Offutt Air Force Base officially shuttered its stables on New Year's Day, ending a 120-year tradition of horses living alongside enlisted men on the Bellevue base once named Fort Crook.
The equine era didn't end so well.
The stables' longtime manager, a retired master sergeant, accuses Air Force brass of purposely letting buildings decay so that the area could be condemned, bulldozed and turned into a campground — a charge that Air Force officials deny.
The stable's patrons blame base leaders for the demise of an elderly horse, George, who died two days after being moved from the barn that had been his home for 26 years.
The Air Force leaders who oversee base recreation say they tried nearly everything to keep the stables open, even offering to let the horses' owners run the stables as a private company.
In the end, the officials said, closing the stables was the only option besides pouring millions of dollars into a massive renovation effort.
“Closing wasn't something we wanted to do. It's something we had to do,” said Col. Michael Allshouse, commander of the 55th Wing's support group.
David Daisy, volunteer manager of the stables until last year, begs to differ.
“They have done this in an underhanded fashion,” he said. “This stable could have gone on, continued a tradition, for years and years, but they were bent on getting rid of it.”
The base's connection to horses started in 1890, when Fort Crook was commissioned and built along the Missouri River. The then-Army post housed calvary soldiers and their horses as they battled American Indians and then left to fight in the Spanish-American War.
The current stables opened in 1960, after Fort Crook became Offutt Field, and then Offutt Field became Offutt Air Force Base. An airman and a former cowboy named William Dietzel led a yearlong effort to build a riding academy alongside a new lake recreation area.
In the years that followed, the base held rodeos, gave riding lessons and even sponsored a polo team that played matches across the United States. Longtime stable patron Chris Childress, a retired Air Force technical sergeant, said the barn was at capacity through most of the 1990s, with horses occupying all of the 32 stalls available.

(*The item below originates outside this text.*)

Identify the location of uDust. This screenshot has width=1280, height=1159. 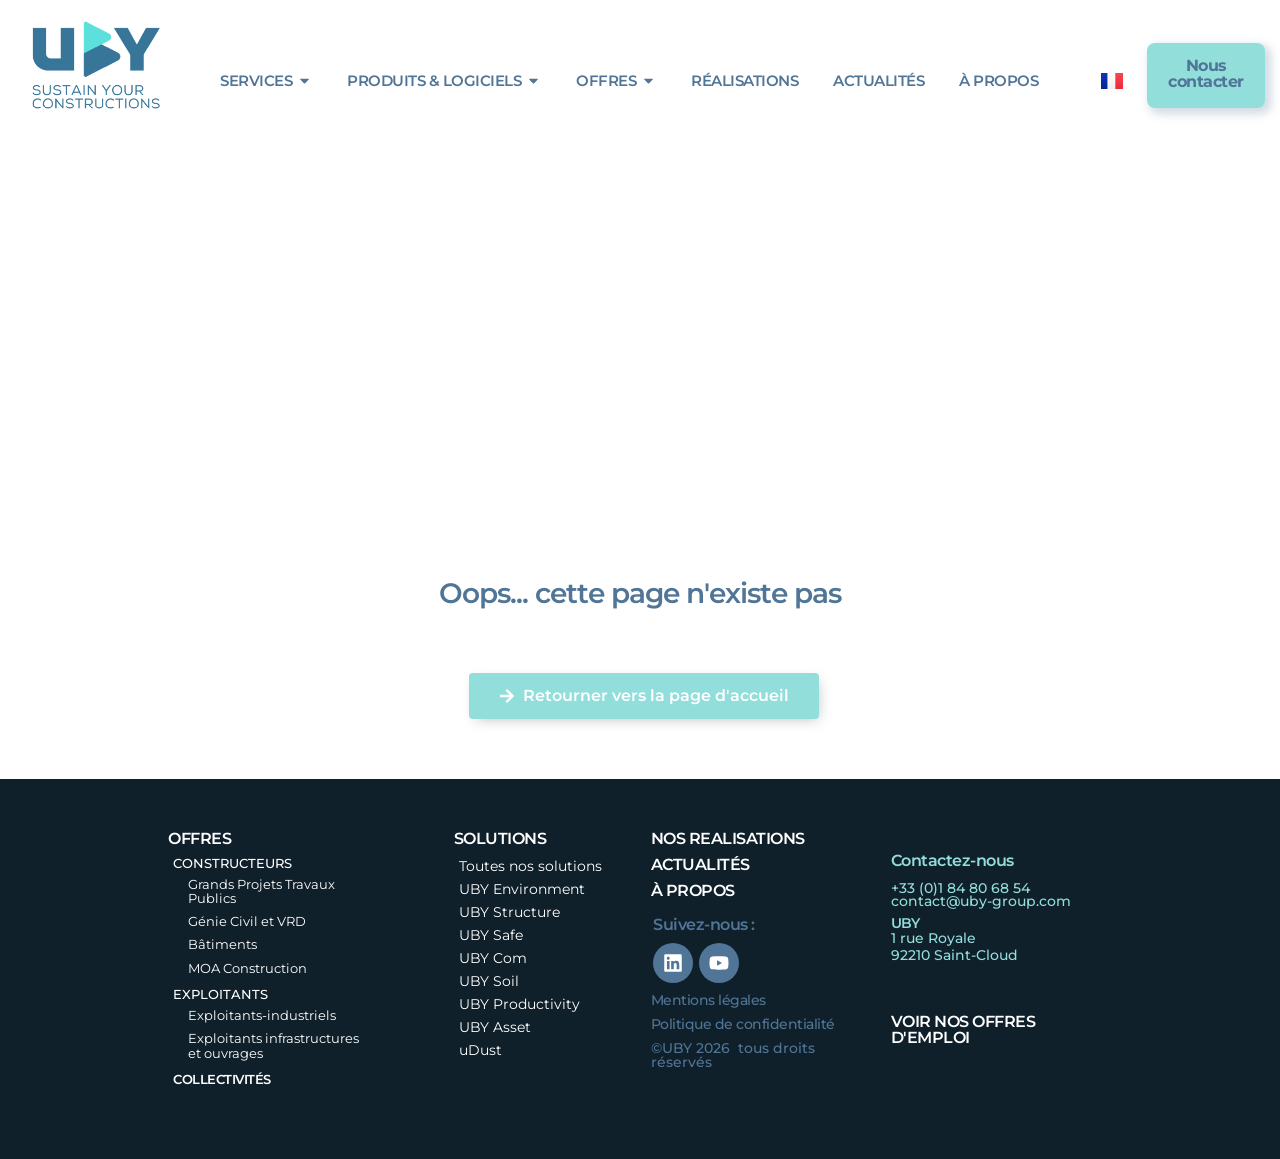 (480, 1050).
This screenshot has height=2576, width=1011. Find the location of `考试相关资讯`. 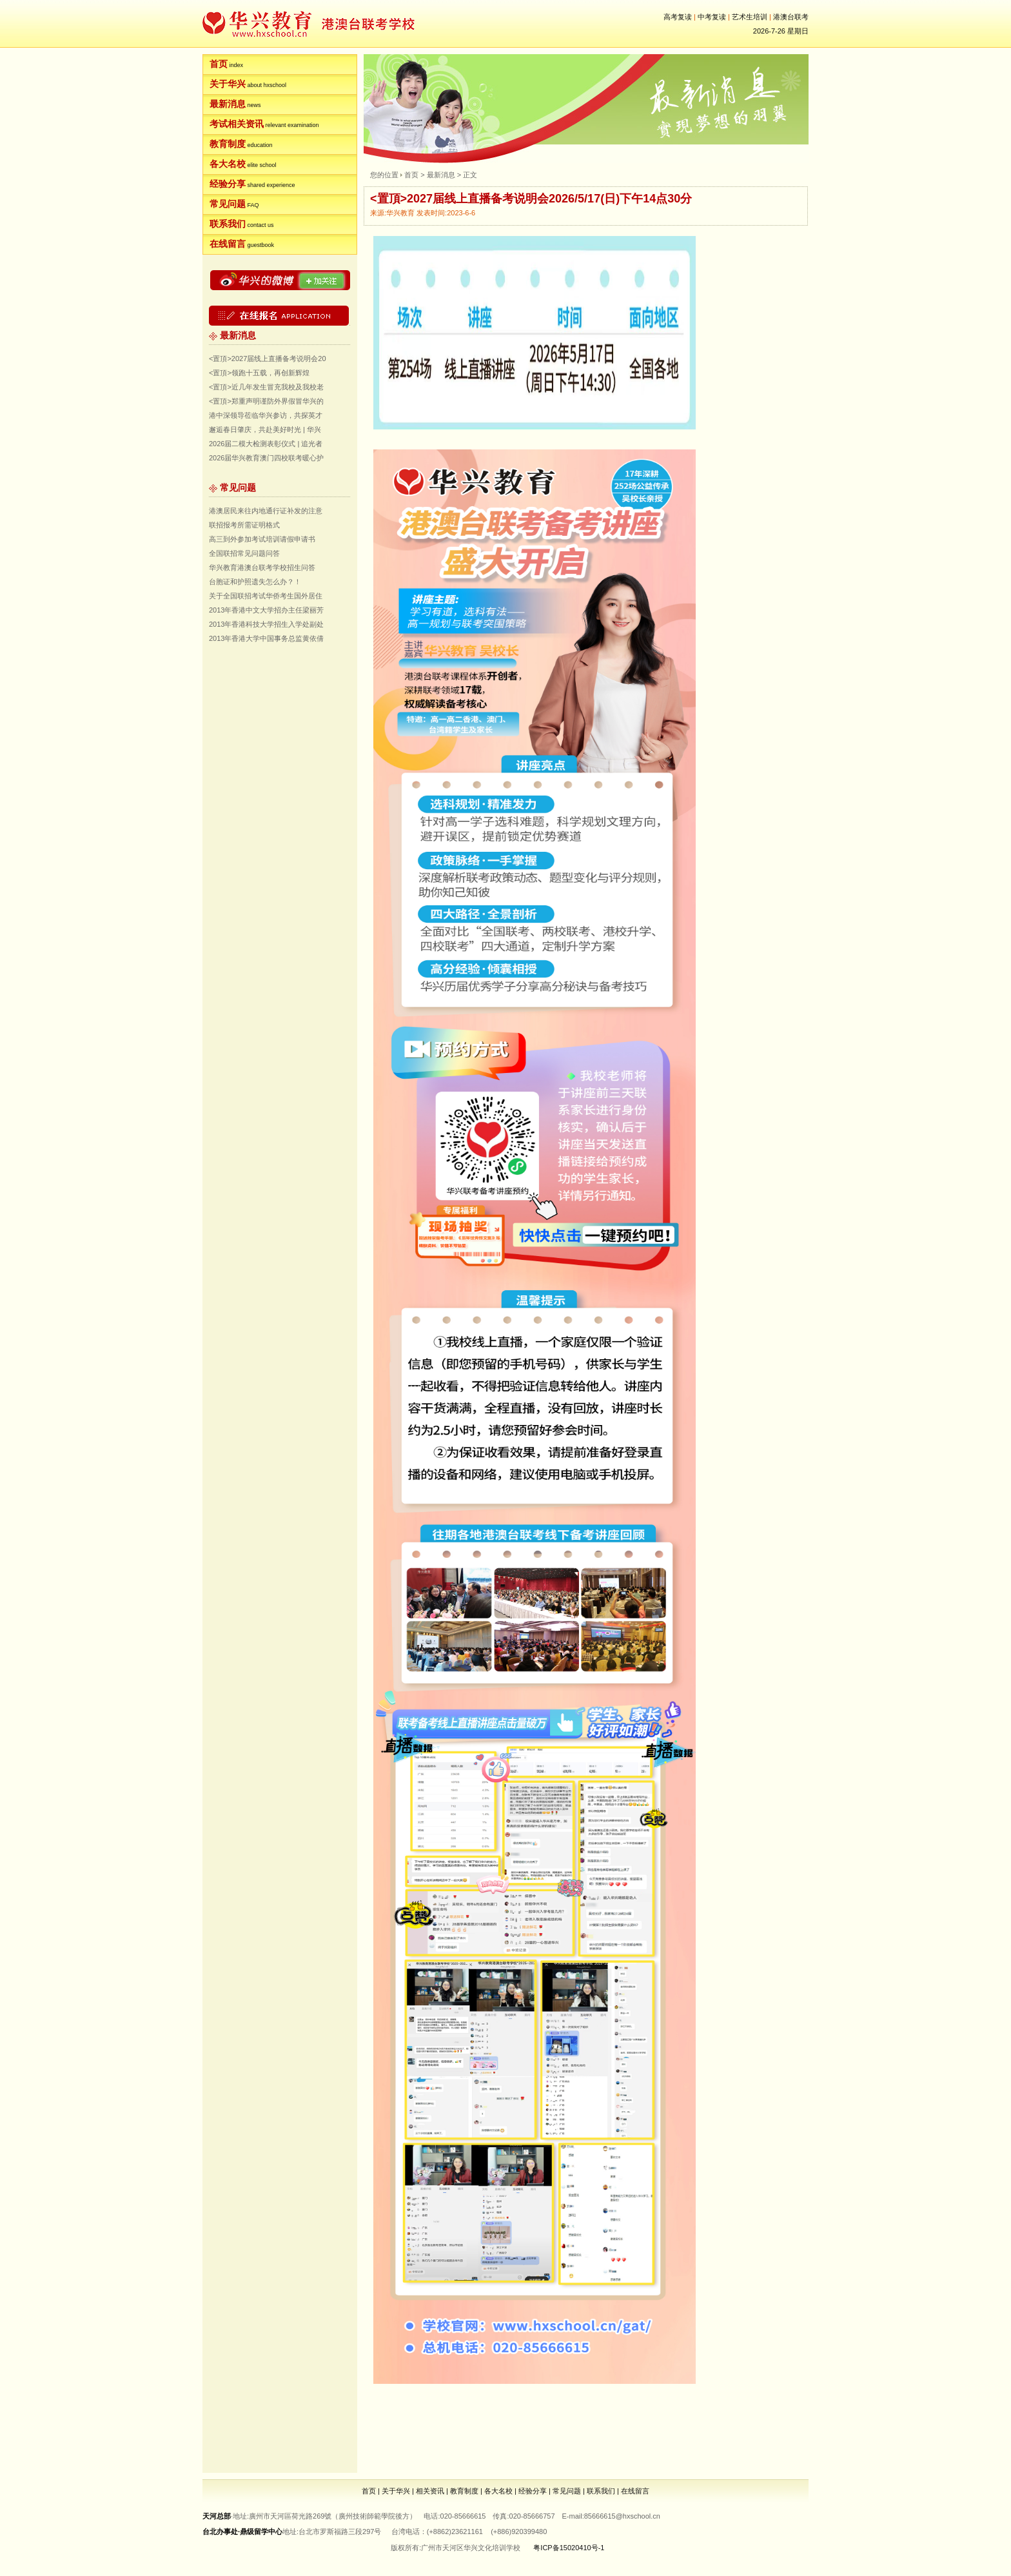 考试相关资讯 is located at coordinates (237, 124).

As the decades passed, though, the stable buildings gradually fell into disrepair, despite countless hours of work by Daisy, who spent nights and weekends volunteering at the stables even after he retired from the Air Force in 2004.
The stables' patrons blame the Air Force for the buildings' gradual decline, suggesting that virtually no work or money was put into them — and that the failure to repair faulty wiring could have electrocuted a horse. Daisy said the wiring was eventually repaired after he complained to Rep. Lee Terry.

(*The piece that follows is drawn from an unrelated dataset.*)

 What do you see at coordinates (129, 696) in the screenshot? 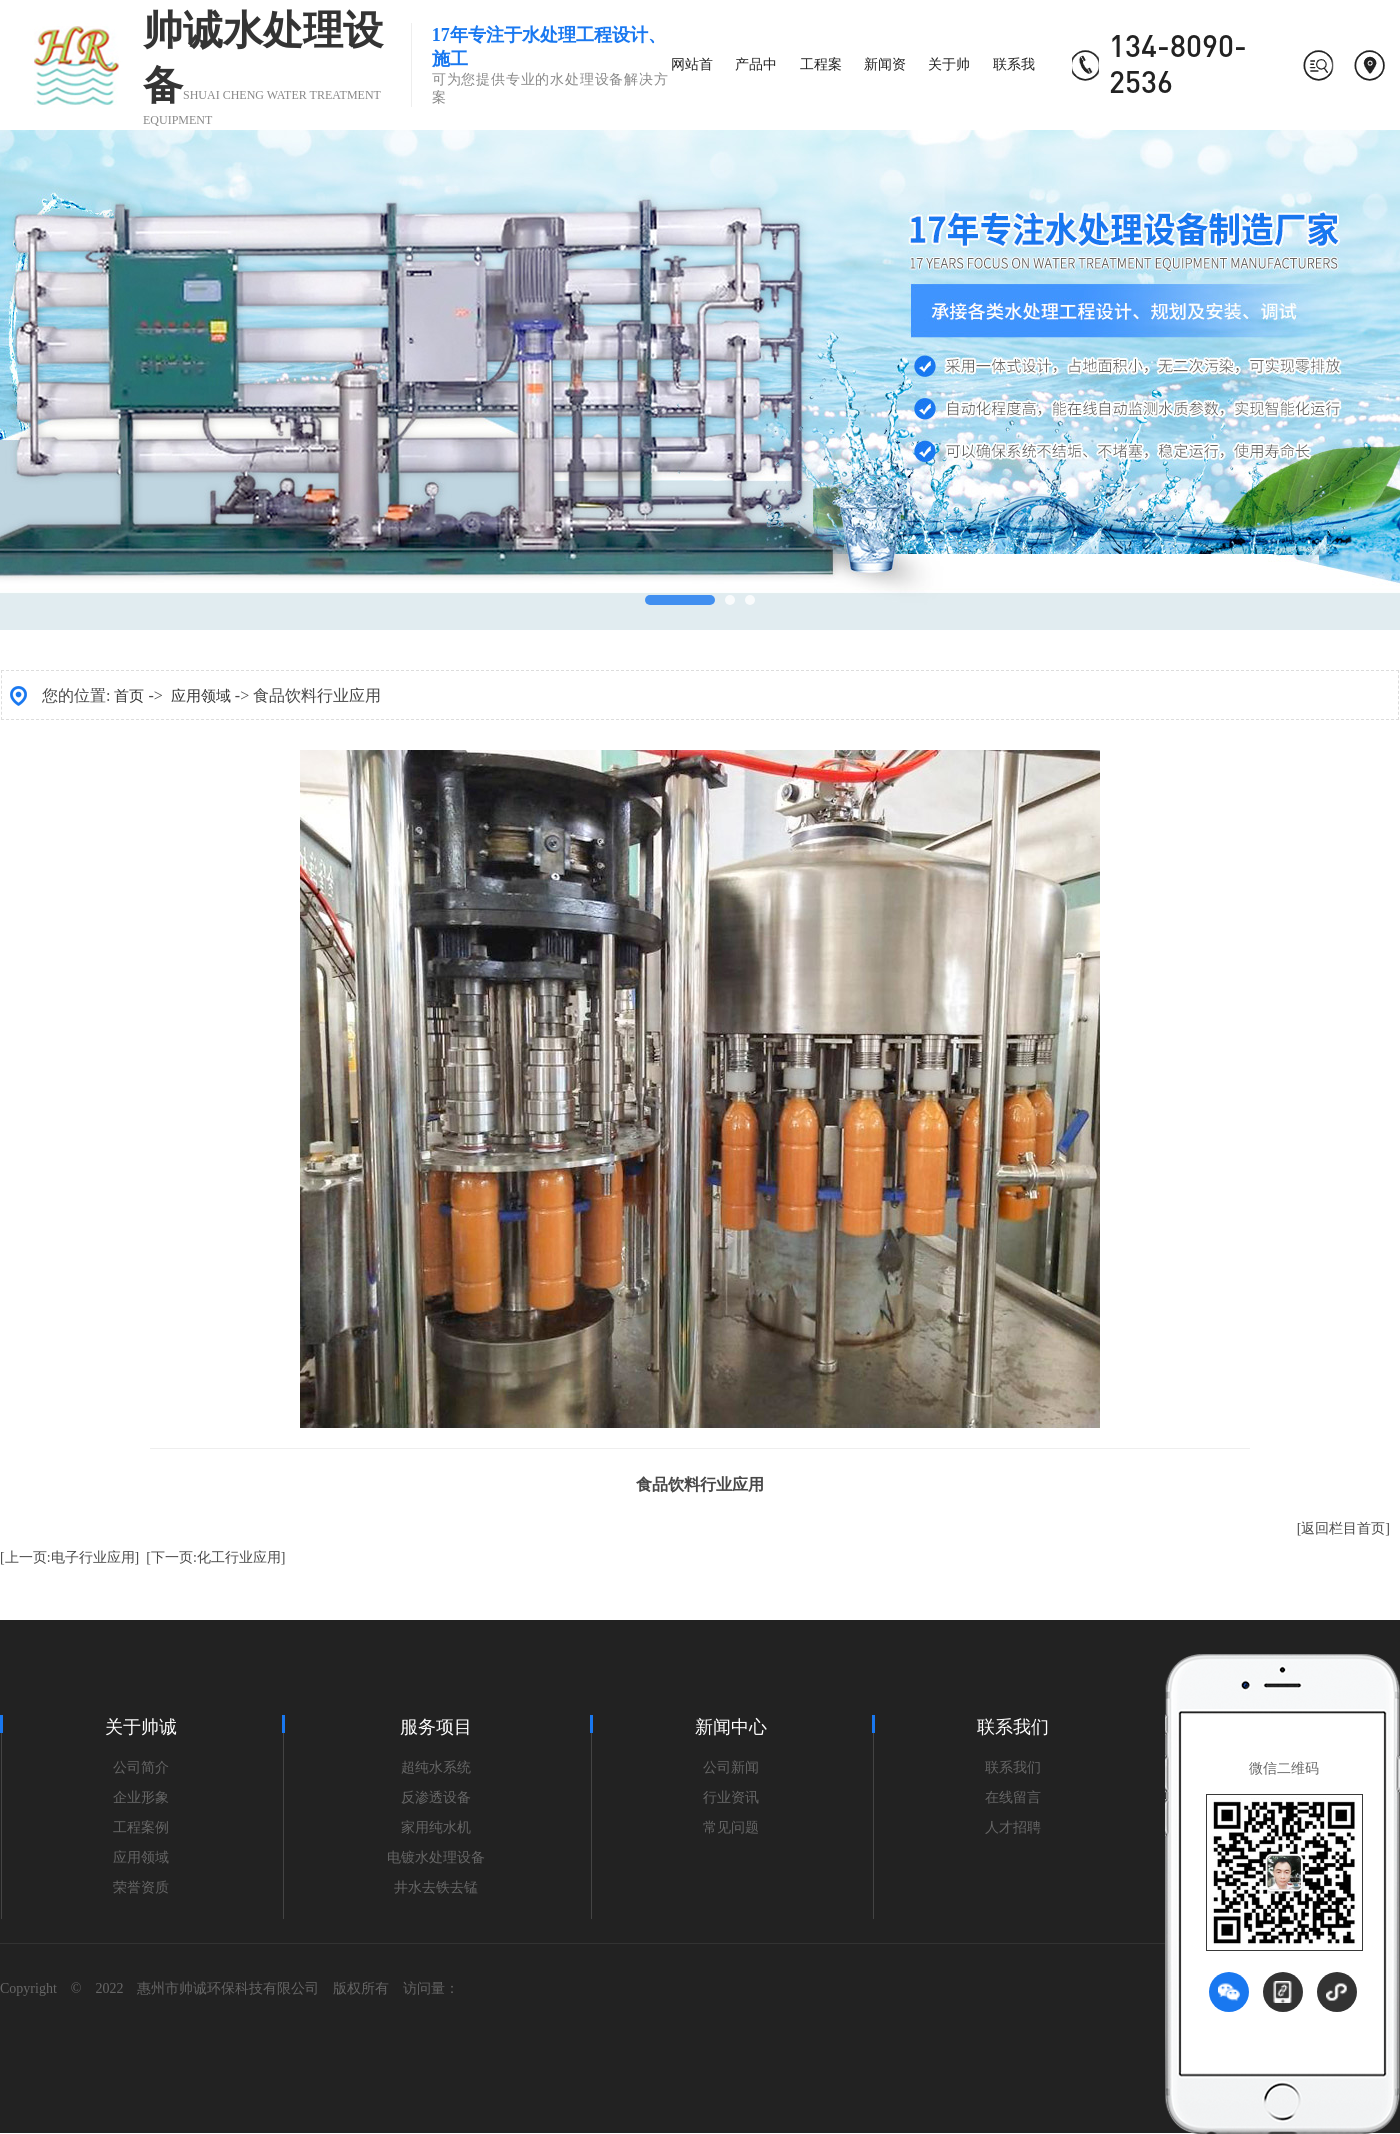 I see `首页` at bounding box center [129, 696].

The Air Force spent $90,000 in appropriated military funds to solve the safety problems, Allshouse said. Military regulations, however, don't allow any spending for upkeep of “Category C” recreational areas like the stables, he said.
Instead, any profits that the stables make are put back into their upkeep, he said.
The problem is that the stables stopped making money, meaning there was no revenue to replace buildings that grew more decrepit by the year, said Thomas Fahrer, deputy chief of the 55th Force Support Squadron, which ran the stables.
“It's never easy when you come to a point like this,” Fahrer said. “But we had to make a business decision.”
Childress, who had stabled horses at Offutt since 1993, said he never sensed that the Air Force had any interest in continuing the tradition of horses on base.
Air Force leaders presented alternative plans, such as doubling the stabling fees and turning the stables into a private enterprise, that were wildly unrealistic, he said. And officials refused to try any of the horse owners' moneymaking plans, such as reviving a rodeo.
Both Daisy and Childress say the Air Force leadership treated the horse owners — and their horses — shabbily in the months preceding the stables' closing.
The horse owners put up a new riding arena fence, working on it nearly every weekend over the summer, only to learn that their volunteer work would be demolished, they said.
And Childress said he repeatedly told Air Force leaders that George, a 30-year-old horse owned by a retired teacher, would die if he was moved from his longtime home.
George, who had been trained to smile on command, died two days after being moved, said Childress, who thinks the horse would have lived several more years had he been allowed to stay put.
Now Daisy is spearheading an effort to put up a memorial for George, one that will sit next to the Air Force base that no longer stables horses.
“George gave his life for progress,” Daisy said.